活動開始当初、クイーンは誰にもその音楽を聞かせず成功への戦略を練ることに1,2年を費やしていたという噂があった(ディーコンは友人たちにバンドには“10年計画”があると豪語していた)。マスコミにはそういった野心は音楽が持つ意味や社会的可能性に対する本物の情熱ではなく、ずる賢い策略に映った。そして、キャリアの大部分を通してクイーンはそのイメージから逃れることはなかった。実際のところ、クイーンの成功には常に契約上の問題や深刻な健康問題が付きまとっていた(ある時、メイは壊疽により片腕を失いかけ、後に肝炎、そして十二指腸潰瘍でも入院していた)。しかし、マーキュリーには退路はなかった。メイ、テイラー、ディーコンは元々、大学の後に目指していた職業を当てにすることができた。メイは活動開始当初、天文物理学の博士論文に取り組み続けており、ディーコンは3枚目のアルバムの後までクイーンで本当にやっていけるか確信を持っていなかったことを後に認めている。最終的にマーキュリーはバンド以外の進路を断つ価値があるということをメンバーに納得させた。「思い切ってロックの世界に飛び込むために他の分野で持っていた資格をすべて捨て去れば2番目の策に甘んじることができなくなるからね」とメイは後に語っている。

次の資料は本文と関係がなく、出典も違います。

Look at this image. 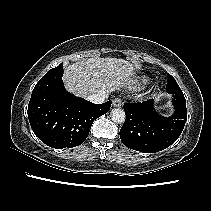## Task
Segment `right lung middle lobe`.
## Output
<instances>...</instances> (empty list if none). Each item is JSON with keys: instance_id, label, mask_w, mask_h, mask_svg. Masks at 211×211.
<instances>
[{"instance_id": "right-lung-middle-lobe-1", "label": "right lung middle lobe", "mask_w": 211, "mask_h": 211, "mask_svg": "<svg viewBox=\"0 0 211 211\" xmlns=\"http://www.w3.org/2000/svg\"><path fill=\"white\" fill-rule=\"evenodd\" d=\"M60 69H62V64H60L58 67L50 69L45 75H49V74L54 73L55 71H58Z\"/></svg>"}]
</instances>
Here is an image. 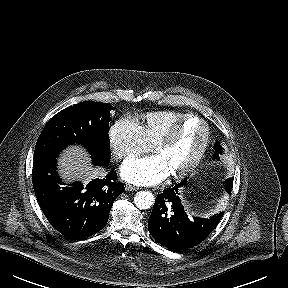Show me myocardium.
Listing matches in <instances>:
<instances>
[{
	"label": "myocardium",
	"mask_w": 288,
	"mask_h": 288,
	"mask_svg": "<svg viewBox=\"0 0 288 288\" xmlns=\"http://www.w3.org/2000/svg\"><path fill=\"white\" fill-rule=\"evenodd\" d=\"M191 120H198L205 126V138L204 143L202 145L201 150L199 151L198 155L195 157V159L186 166L180 173L171 174V178L173 180H182L190 176L194 170L200 165V163L203 161L208 148L210 146L211 142V130L208 122L203 119L202 117L194 114H190L181 120L174 123L172 126H170L162 135H160L156 141L153 143V149H156L161 146H165L170 144L179 130L182 128L183 125H185L187 122Z\"/></svg>",
	"instance_id": "myocardium-1"
}]
</instances>
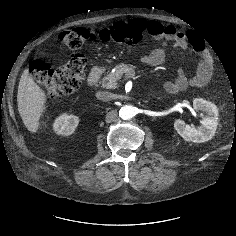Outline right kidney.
<instances>
[{
  "mask_svg": "<svg viewBox=\"0 0 236 236\" xmlns=\"http://www.w3.org/2000/svg\"><path fill=\"white\" fill-rule=\"evenodd\" d=\"M79 123V118L74 115L62 114L53 123V130L59 135L72 134Z\"/></svg>",
  "mask_w": 236,
  "mask_h": 236,
  "instance_id": "ca27d5eb",
  "label": "right kidney"
}]
</instances>
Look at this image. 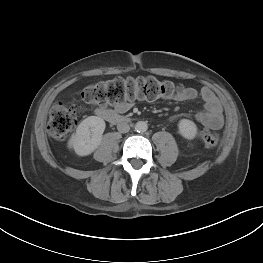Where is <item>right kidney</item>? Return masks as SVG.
Listing matches in <instances>:
<instances>
[{"label":"right kidney","mask_w":263,"mask_h":263,"mask_svg":"<svg viewBox=\"0 0 263 263\" xmlns=\"http://www.w3.org/2000/svg\"><path fill=\"white\" fill-rule=\"evenodd\" d=\"M105 126L102 118L87 117L77 127L76 133L69 141V147L73 148L79 156L91 154L100 145Z\"/></svg>","instance_id":"ca27d5eb"}]
</instances>
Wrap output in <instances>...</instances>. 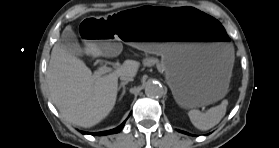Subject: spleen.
I'll return each mask as SVG.
<instances>
[{
  "label": "spleen",
  "instance_id": "1",
  "mask_svg": "<svg viewBox=\"0 0 279 148\" xmlns=\"http://www.w3.org/2000/svg\"><path fill=\"white\" fill-rule=\"evenodd\" d=\"M228 101L223 100L218 106L202 113L199 110H190L188 116L192 124L199 130L206 131L216 126L226 114Z\"/></svg>",
  "mask_w": 279,
  "mask_h": 148
}]
</instances>
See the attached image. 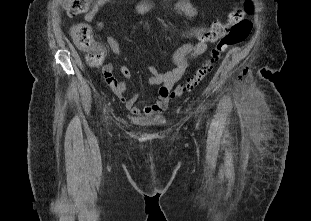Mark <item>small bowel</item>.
Returning a JSON list of instances; mask_svg holds the SVG:
<instances>
[{
  "mask_svg": "<svg viewBox=\"0 0 311 221\" xmlns=\"http://www.w3.org/2000/svg\"><path fill=\"white\" fill-rule=\"evenodd\" d=\"M111 0H96L92 7L85 13L84 19L87 22H92L96 18L100 10ZM153 9V4L150 1H144L137 6V11L141 15H147ZM175 9L185 15L186 17H194L197 15V8L189 0H179L175 6ZM96 27L98 30L105 29V23L102 21L97 22ZM202 27L198 26L189 32V36L198 37L202 31ZM107 44L110 50L116 55L121 56L122 51L119 42L111 35L106 37ZM98 49L105 57V48L102 45L98 46ZM207 50V44L203 41H198L196 43H186L179 47L173 56L174 68L169 71L160 72L156 66L149 65L148 71L150 76L148 78V83L150 85H159L158 97L157 99L146 105L144 108H140L137 105V94H133L131 97L127 98L125 96L126 86L123 81H119L118 85L112 90L116 96L126 105L130 113L140 119L145 118H156L159 116L166 108L169 102L170 91L173 85L182 77L186 69L189 66L190 60L195 59ZM122 76L129 79L132 75L131 70L128 66L122 65L120 68Z\"/></svg>",
  "mask_w": 311,
  "mask_h": 221,
  "instance_id": "obj_1",
  "label": "small bowel"
}]
</instances>
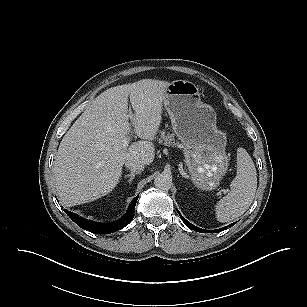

1973年7月にデビュー・アルバム『戦慄の王女』をリリースするまでに、収録曲はメンバーたちにとってすでに古く感じるものとなっていた。マーキュリーはジャムや即興といったものが受け入れられなかった。彼は、力強く明確なメロディを乗せた入念に作り込んだ構成の曲こそすばらしいものであり、人に作品を聞いてもらいたいのであれば記憶に残るような演奏をする努力をしなければならない、と信じていた。また、ついに彼はバンドの見え方、どんな衣装を着るのか、どんな風にリード・シンガーが動きステージを指揮するか、が同じく重要であるかをメンバーに納得させることができた。黒い爪とハーレクイン・ボディスーツと天使の羽根のマントでステージ上の彼の力強い輪舞のような動きが強調され、彼はその両性具有的な美しさを大いに楽しんだ。その美しさには不吉さも感じられた。そのような特徴は当時デヴィッド・ボウイやT・レックス、ロキシー・ミュージック、モット・ザ・フープルなどが作り上げていたスタイルに似たものであり、それが懸念であった。「俺たちはスウィートやボウイの前からグラム・ロックに傾倒していた。でも今は心配なんだ。俺たちは遅すぎたんじゃないかって」と当時、メイは語っている。